### Supplied information
=-=-=-=-=
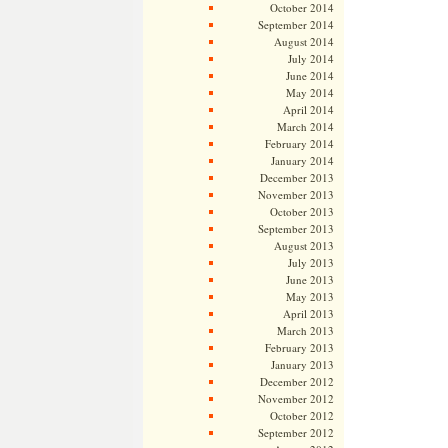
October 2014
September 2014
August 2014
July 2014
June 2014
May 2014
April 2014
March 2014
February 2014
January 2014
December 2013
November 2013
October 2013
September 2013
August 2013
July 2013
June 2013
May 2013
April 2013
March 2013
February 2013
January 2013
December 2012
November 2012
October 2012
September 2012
=-=-=-=-=
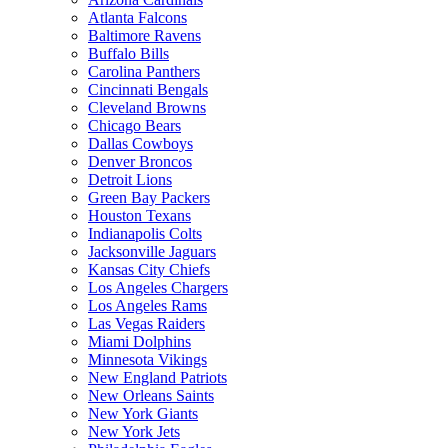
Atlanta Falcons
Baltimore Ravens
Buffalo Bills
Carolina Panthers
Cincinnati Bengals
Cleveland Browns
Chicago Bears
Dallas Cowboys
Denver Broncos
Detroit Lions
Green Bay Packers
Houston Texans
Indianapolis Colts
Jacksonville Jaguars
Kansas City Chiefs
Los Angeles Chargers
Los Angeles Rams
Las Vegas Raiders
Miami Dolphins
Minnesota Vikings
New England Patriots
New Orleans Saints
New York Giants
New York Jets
=-=-=-=-=
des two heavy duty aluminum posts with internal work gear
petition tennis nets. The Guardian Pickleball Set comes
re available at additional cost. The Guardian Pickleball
=-=-=-=-=
### What you will do
Each line above that holds the string "Guardian" should be copied and shown.

### Response area
petition tennis nets. The Guardian Pickleball Set comes
re available at additional cost. The Guardian Pickleball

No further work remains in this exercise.